Why does my face sweat so much?
Jodi says she has an embarrassing problem. Whenever she is tense or anxious, sweat runs off her face like the “liv ing water”.
“No joke,” she said. Her “face run water like pipe turn on!” Her armpits and hands are OK, though.
Jodi is not alone. This disorder is fairly common. Many of the symptoms associated with anxiety are distressing (sweating, palpitations, shortness of breath, shaking, diarrhoea, and others). Sweating is one of the more common symptoms and is quite frustrating in that it’s a very obvious symptom which shares with all and sundry your distressed state of mind.
Approximately three per cent of the general population suffers with too much head sweating, also known as hyperhidrosis. There is treatment for this condition.
First, some of this sweating is normal. When you’re hot, embarrassed, afraid, angry or nervous, you sweat.
It’s when this occurs excessively that we have a problem.
Primary hyperhidrosis occurs in the head, on the limbs, and is associated with excessive sweating. It’s thought to occur due to malfunction of the nervous system involved in sweating; and it’s thought that this is actually genetic.
Secondary hyperhidrosis occurs as a side effect of another medical problem or medication being used. Some medications used to treat psychiatric problems, as well as some antibiotics and supplements, can lead to this problem.
Substance or medication abuse is known to cause this problem. Changes in hormonal levels associated with menopause and hyperthyroidism can also cause face and head sweats.
People in the early stages of Parkinson’s disease will frequently also experience head sweating!
If excessive sweating is of new onset, you should visit your doctor for a check-up to determine if there is a traceable cause.
Once you or your doctor accept that this problem is of long standing and not related to a new illness or any medications or herbs being used, note when you experience this problem.
Do stressful situations cause it?
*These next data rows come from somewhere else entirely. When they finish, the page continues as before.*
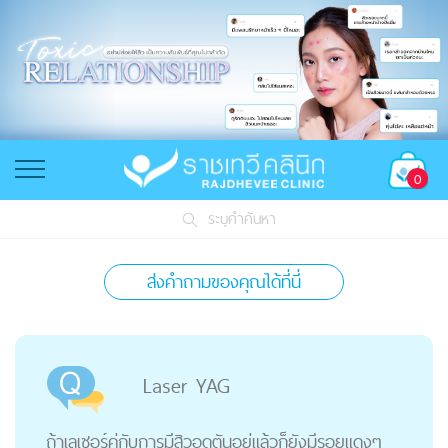
0
ระบุคำค้นหา
ส่งคำถามของคุณได้ที่นี่
Laser YAG
ถ้าเลเซอร์คู่กับการมีสิวอุดตันอยู่แล้วก็ยังมีรอยแดงๆ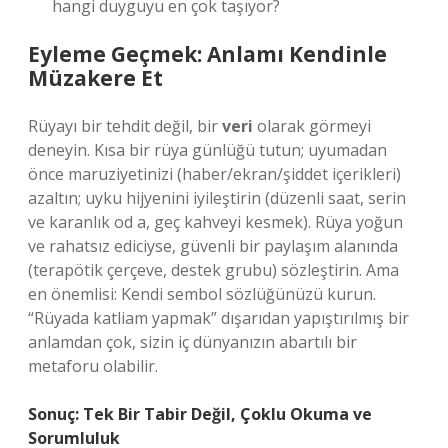
hangi duyguyu en çok taşıyor?
Eyleme Geçmek: Anlamı Kendinle
Müzakere Et
Rüyayı bir tehdit değil, bir
veri
olarak görmeyi
deneyin. Kısa bir rüya günlüğü tutun; uyumadan
önce maruziyetinizi (haber/ekran/şiddet içerikleri)
azaltın; uyku hijyenini iyileştirin (düzenli saat, serin
ve karanlık od a, geç kahveyi kesmek). Rüya yoğun
ve rahatsız ediciyse, güvenli bir paylaşım alanında
(terapötik çerçeve, destek grubu) sözleştirin. Ama
en önemlisi: Kendi sembol sözlüğünüzü kurun.
“Rüyada katliam yapmak” dışarıdan yapıştırılmış bir
anlamdan çok, sizin iç dünyanızın abartılı bir
metaforu olabilir.
Sonuç: Tek Bir Tabir Değil, Çoklu Okuma ve
Sorumluluk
Or does it occur after drinking wine or eating certain spicy foods?
- Use of herbs – Consuming increased amounts of asparagus, witch hazel and sage can help to decrease your sweating generally. These herbs can be obtained as supplements.
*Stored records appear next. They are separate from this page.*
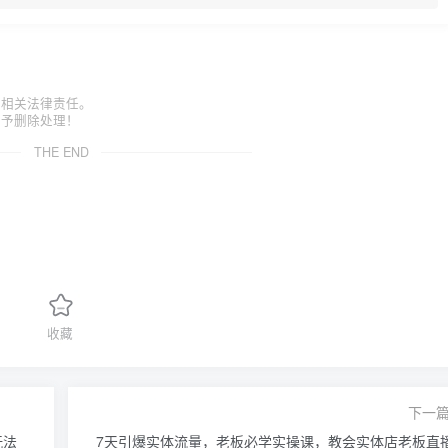
担相关法律责任。
给予删除处理！
THE END
收藏
下一
玩法
7天引爆实体流量，老板必学实操课，教会实体店老板直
- Increasing vitamin intake – Supplement your diet with increased amounts of vitamin B. Eating more fresh fruits, vegetables, grains and lean protein will also supply this vitamin more abundantly.
- Avoid spicy foods, like curry and hot peppers and garlic, and increase your fluid intake when you do consume them.
- Avoid coffee and all cola drinks.
- Avoid alcohol.
- Avoid stress filled situations – Learn to cope with stress through meditation, exercise and prayer.
- Jog – While jogging induces sweat during the process, it is a great reducer of stress.
- Maintain a healthy weight – Obese people have a higher core body heat and sweat more normally.
- Clothing – Dress in light clothing which breathe.
- Menopause – If peri-menopausal or menopausal (female), take natural and herbal plant phytoestrogens, such as evening primrose or Black cohosh. Dong quai root, kava and ginseng also help, if ingested.
- Visit your doctor – Remember to get a check-up to make sure no current medications being used are contributing to the problem and no medical disorder has developed.
Any treatment used generally to decrease sweating generally, all over the body will also decrease facial sweating.
- Over-the-counter antiperspirants as well as doctor’s prescription-strength antiperspirants containing aluminium chloride, can also be applied lightly to the face. Read the instructions on how to apply it to avoid skin irritation.
- Botox injections to the face, administered by an experienced dermatologist or plastic surgeon.
A big part of coping with this ‘sweaty face’ problem is practising a healthy lifestyle.
Eat and drink right, rest, avoid alcohol, coffee and spicy foods, exercise and practise relaxations techniques to de-stress. Also, add the right herbs and vitamins to your diet.